* EXERCISE DESCRIPTION *
All pictures must be left out as you transcribe the lines from the first line of the data to the line containing "ers are actually", both included.
START DATASET ENTRIES
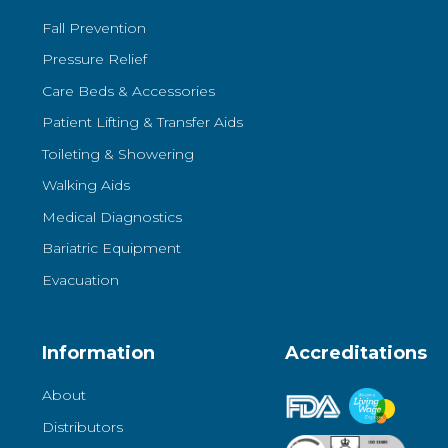
Fall Prevention
Pressure Relief
Care Beds & Accessories
Patient Lifting & Transfer Aids
Toileting & Showering
Walking Aids
Medical Diagnostics
Bariatric Equipment
Evacuation
Information
Accreditations
About
Distributors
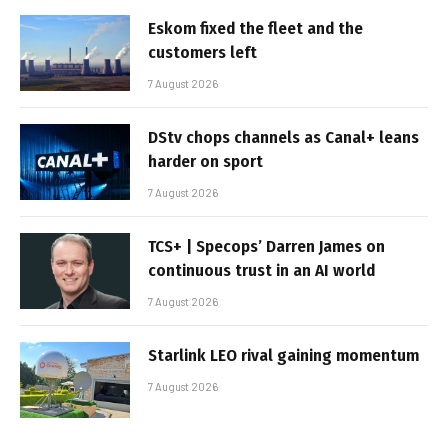
Eskom fixed the fleet and the
customers left
7 August 2026
DStv chops channels as Canal+ leans
harder on sport
7 August 2026
TCS+ | Specops’ Darren James on
continuous trust in an AI world
7 August 2026
Starlink LEO rival gaining momentum
7 August 2026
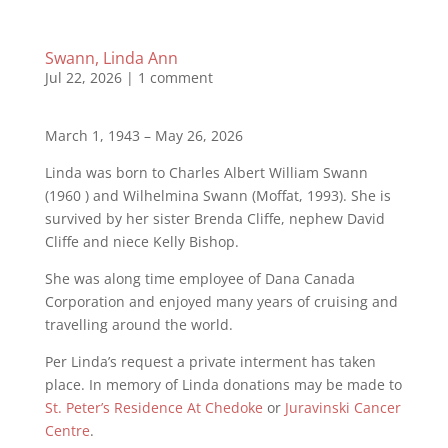
Swann, Linda Ann
Jul 22, 2026
|
1 comment
March 1, 1943 – May 26, 2026
Linda was born to Charles Albert William Swann
(1960 ) and Wilhelmina Swann (Moﬀat, 1993). She is
survived by her sister Brenda Cliﬀe, nephew David
Cliﬀe and niece Kelly Bishop.
She was along time employee of Dana Canada
Corporation and enjoyed many years of cruising and
travelling around the world.
Per Linda’s request a private interment has taken
place. In memory of Linda donations may be made to
St. Peter’s Residence At Chedoke
or
Juravinski Cancer
Centre
.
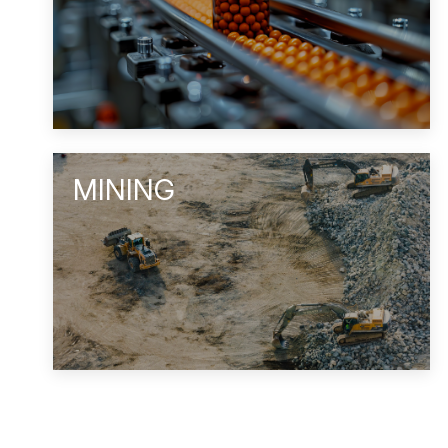
MINING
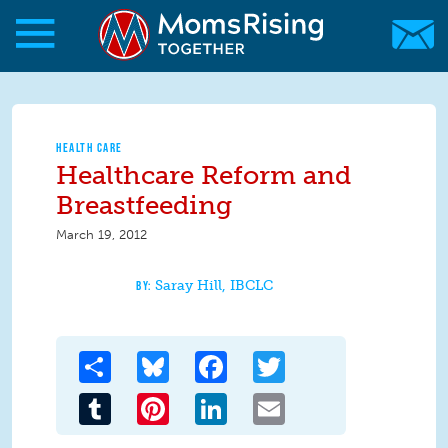
Skip to main content
Skip to main content
MomsRising.org
HEALTH CARE
Healthcare Reform and
Breastfeeding
March 19, 2012
Saray Hill, IBCLC
Share
Bluesky
Facebook
Twitter
Tumblr
Pinterest
LinkedIn
Email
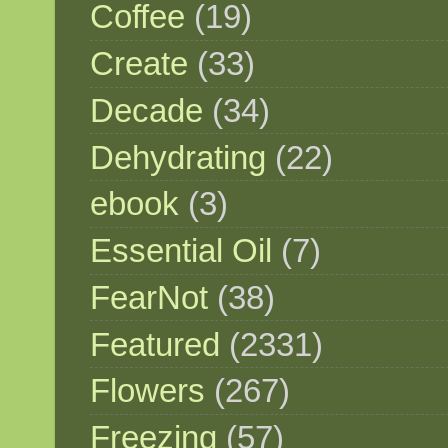
Coffee
(19)
Create
(33)
Decade
(34)
Dehydrating
(22)
ebook
(3)
Essential Oil
(7)
FearNot
(38)
Featured
(2331)
Flowers
(267)
Freezing
(57)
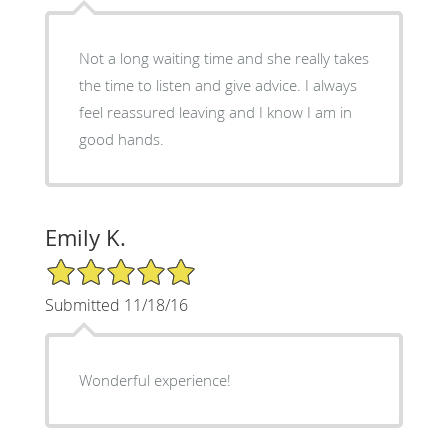
Not a long waiting time and she really takes
the time to listen and give advice. I always
feel reassured leaving and I know I am in
good hands.
Emily K.
5/5 Star Rating
Submitted 11/18/16
Wonderful experience!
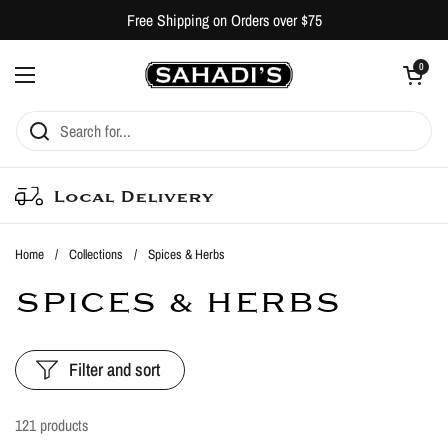
Skip to content
Free Shipping on Orders over $75
Open cart
0
Open menu
Local Delivery
Home
/
Collections
/
Spices & Herbs
SPICES & HERBS
Filter and sort
121 products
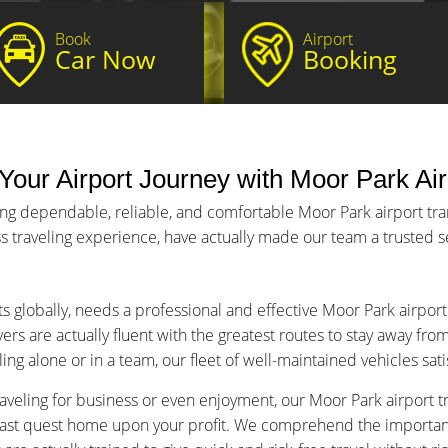
Book
Airport
Car Now
Booking
Your Airport Journey with Moor Park Air
ing dependable, reliable, and comfortable Moor Park airport tran
s traveling experience, have actually made our team a trusted ser
ts globally, needs a professional and effective Moor Park airport
ers are actually fluent with the greatest routes to stay away fro
ng alone or in a team, our fleet of well-maintained vehicles sat
aveling for business or even enjoyment, our Moor Park airport tra
fast quest home upon your profit. We comprehend the importance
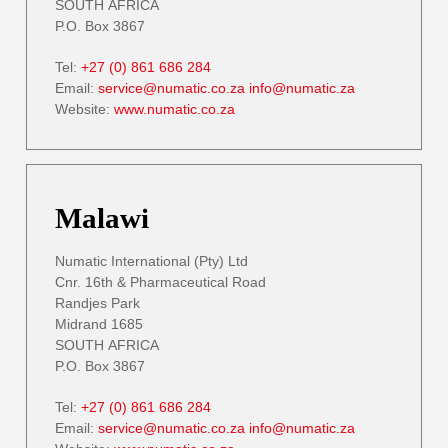
SOUTH AFRICA
P.O. Box 3867
Tel:
+27 (0) 861 686 284
Email:
service@numatic.co.za
info@numatic.za
Website:
www.numatic.co.za
Malawi
Numatic International (Pty) Ltd
Cnr. 16th & Pharmaceutical Road
Randjes Park
Midrand 1685
SOUTH AFRICA
P.O. Box 3867
Tel:
+27 (0) 861 686 284
Email:
service@numatic.co.za
info@numatic.za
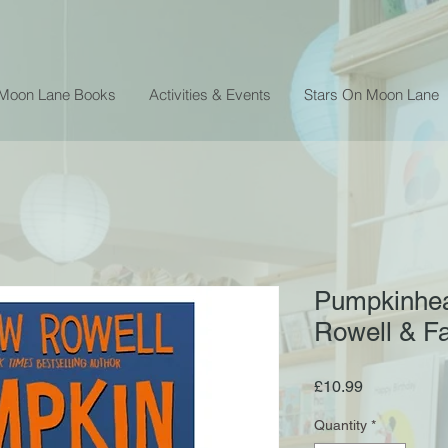
 Moon Lane Books
Activities & Events
Stars On Moon Lane
Pumpkinhea
Rowell & Fa
Price
£10.99
Quantity
*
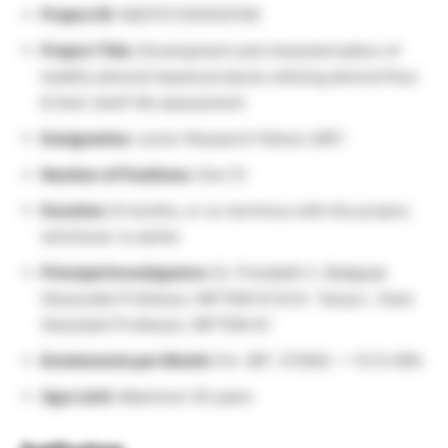
Project ID:
N/E/FST/2025/0148
Project Title:
Development and characterization of
healthy almond-based products utilizing almond flour
& their shelf-life assessment
Designation:
Junior Research Fellow (JRF)
Number of Positions:
One (1)
Duration:
8 months, or co-terminus with the project,
whichever is earlier
Principal Investigators:
Dr. Prarabdh C. Badgujar
(Associate Professor, NIFTEM-K) & Dr. Tanya L. Swer
(Assistant Professor, NIFTEM-K)
Emoluments per Month:
For JRF: 37000/- + 10 % HRA
Age Limit:
Maximum 35 years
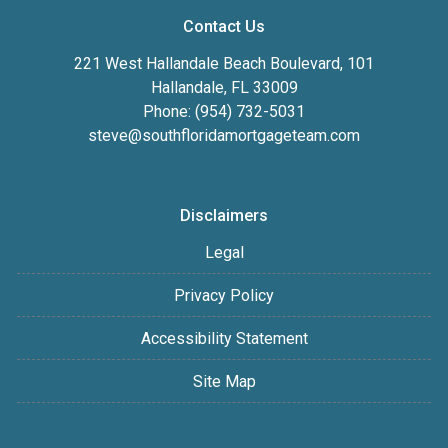
Contact Us
221 West Hallandale Beach Boulevard, 101
Hallandale, FL 33009
Phone: (954) 732-5031
steve@southfloridamortgageteam.com
Disclaimers
Legal
Privacy Policy
Accessibility Statement
Site Map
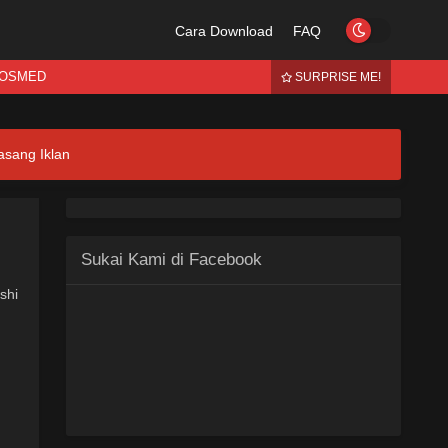
Cara Download
FAQ
OSMED
SURPRISE ME!
asang Iklan
Sukai Kami di Facebook
shi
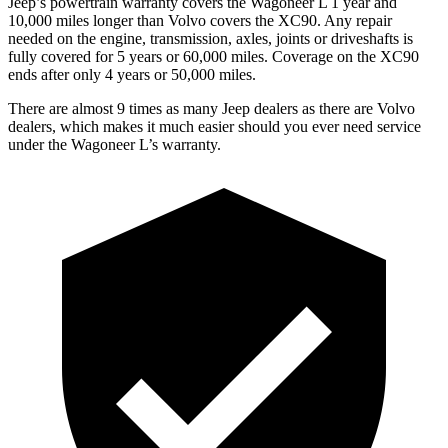
Jeep’s powertrain warranty covers the Wagoneer L 1 year and
10,000 miles longer than Volvo covers the XC90. Any repair
needed on the engine, transmission, axles, joints or driveshafts is
fully covered for 5 years or 60,000 miles. Coverage on the XC90
ends after only 4 years or 50,000 miles.
There are almost 9 times as many Jeep dealers as there are Volvo
dealers, which makes it much easier should you ever need service
under the Wagoneer L’s warranty.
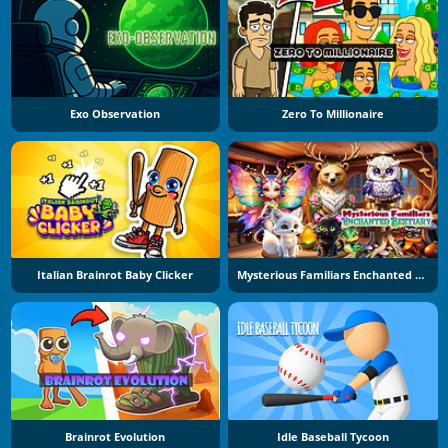
Exo Observation
Zero To Millionaire
Italian Brainrot Baby Clicker
Mysterious Familiars Enchanted Bestiary
Brainrot Evolution
Idle Baseball Tycoon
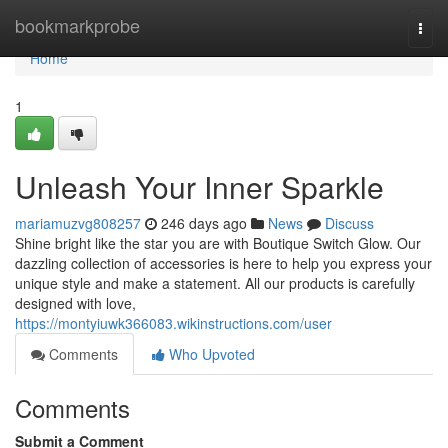
Home
bookmarkprobe
Togg
navi
Home
1
Unleash Your Inner Sparkle
mariamuzvg808257
246 days ago
News
Discuss
Shine bright like the star you are with Boutique Switch Glow. Our
dazzling collection of accessories is here to help you express your
unique style and make a statement. All our products is carefully
designed with love,
https://montyiuwk366083.wikinstructions.com/user
Comments
Who Upvoted
Comments
Submit a Comment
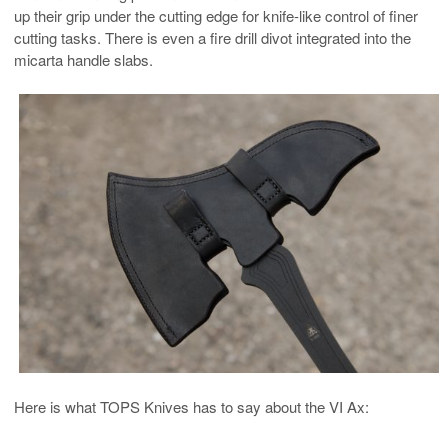
up their grip under the cutting edge for knife-like control of finer
cutting tasks. There is even a fire drill divot integrated into the
micarta handle slabs.
Here is what TOPS Knives has to say about the VI Ax:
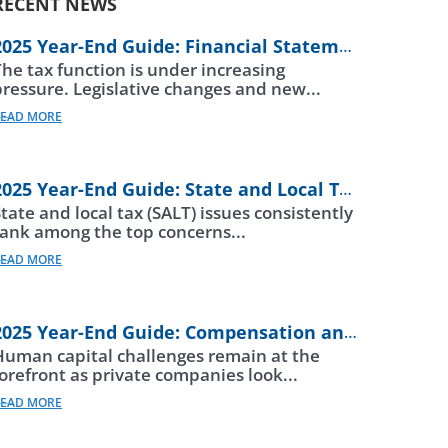
RECENT NEWS
2025 Year-End Guide: Financial Statements
The tax function is under increasing
pressure. Legislative changes and new...
EAD MORE
2025 Year-End Guide: State and Local Taxes
tate and local tax (SALT) issues consistently
rank among the top concerns...
EAD MORE
2025 Year-End Guide: Compensation and Beneftis
Human capital challenges remain at the
forefront as private companies look...
EAD MORE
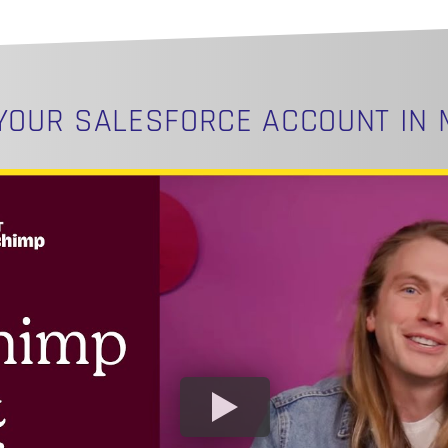
 YOUR
‪SALESFORCE‬
ACCOUNT IN 
N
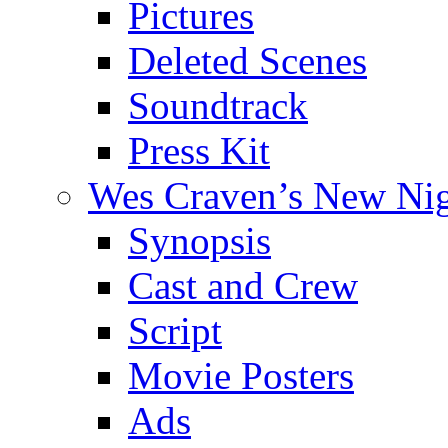
Pictures
Deleted Scenes
Soundtrack
Press Kit
Wes Craven’s New Ni
Synopsis
Cast and Crew
Script
Movie Posters
Ads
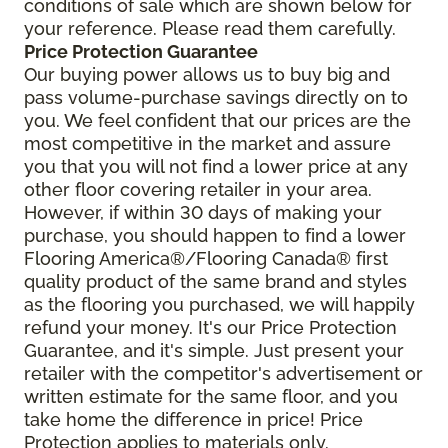
conditions of sale which are shown below for
your reference. Please read them carefully.
Price Protection Guarantee
Our buying power allows us to buy big and
pass volume-purchase savings directly on to
you. We feel confident that our prices are the
most competitive in the market and assure
you that you will not find a lower price at any
other floor covering retailer in your area.
However, if within 30 days of making your
purchase, you should happen to find a lower
Flooring America®/Flooring Canada® first
quality product of the same brand and styles
as the flooring you purchased, we will happily
refund your money. It's our Price Protection
Guarantee, and it's simple. Just present your
retailer with the competitor's advertisement or
written estimate for the same floor, and you
take home the difference in price! Price
Protection applies to materials only.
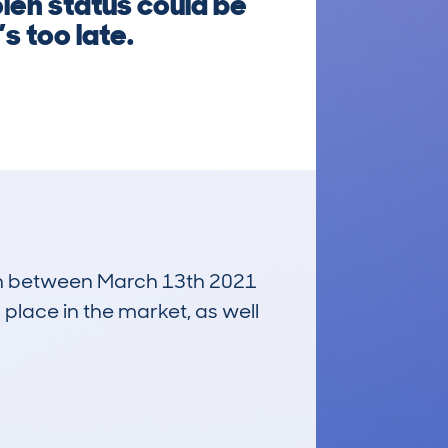
len status could be
s too late.
 run between March 13th 2021
 place in the market, as well
£200
Average Valuation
END DATASET ENTRIES
* ANSWER SECTION *
Fall Prevention
Pressure Relief
Care Beds & Accessories
Patient Lifting & Transfer Aids
Toileting & Showering
Walking Aids
Medical Diagnostics
Bariatric Equipment
Evacuation
Information
Accreditations
About
Distributors
Eskom fixed the fleet and the
customers left
7 August 2026
DStv chops channels as Canal+ leans
harder on sport
7 August 2026
TCS+ | Specops’ Darren James on
continuous trust in an AI world
7 August 2026
Starlink LEO rival gaining momentum
7 August 2026
Swann, Linda Ann
Jul 22, 2026
|
1 comment
March 1, 1943 – May 26, 2026
Linda was born to Charles Albert William Swann
(1960 ) and Wilhelmina Swann (Moﬀat, 1993). She is
survived by her sister Brenda Cliﬀe, nephew David
Cliﬀe and niece Kelly Bishop.
She was along time employee of Dana Canada
Corporation and enjoyed many years of cruising and
travelling around the world.
Per Linda’s request a private interment has taken
place. In memory of Linda donations may be made to
St. Peter’s Residence At Chedoke
or
Juravinski Cancer
Centre
.
MINING
Skip to main content
Skip to main content
MomsRising.org
HEALTH CARE
Healthcare Reform and
Breastfeeding
March 19, 2012
Saray Hill, IBCLC
Share
Bluesky
Facebook
Twitter
Tumblr
Pinterest
LinkedIn
Email
Coffee
(19)
Create
(33)
Decade
(34)
Dehydrating
(22)
ebook
(3)
Essential Oil
(7)
FearNot
(38)
Featured
(2331)
Flowers
(267)
Freezing
(57)
Not a long waiting time and she really takes
the time to listen and give advice. I always
feel reassured leaving and I know I am in
good hands.
Emily K.
5/5 Star Rating
Submitted 11/18/16
Wonderful experience!
Skip to content
Free Shipping on Orders over $75
Open cart
0
Open menu
Local Delivery
Home
/
Collections
/
Spices & Herbs
SPICES & HERBS
Filter and sort
121 products
Book
Airport
Car Now
Booking
Your Airport Journey with Moor Park Air
ing dependable, reliable, and comfortable Moor Park airport tran
s traveling experience, have actually made our team a trusted ser
ts globally, needs a professional and effective Moor Park airport
ers are actually fluent with the greatest routes to stay away fro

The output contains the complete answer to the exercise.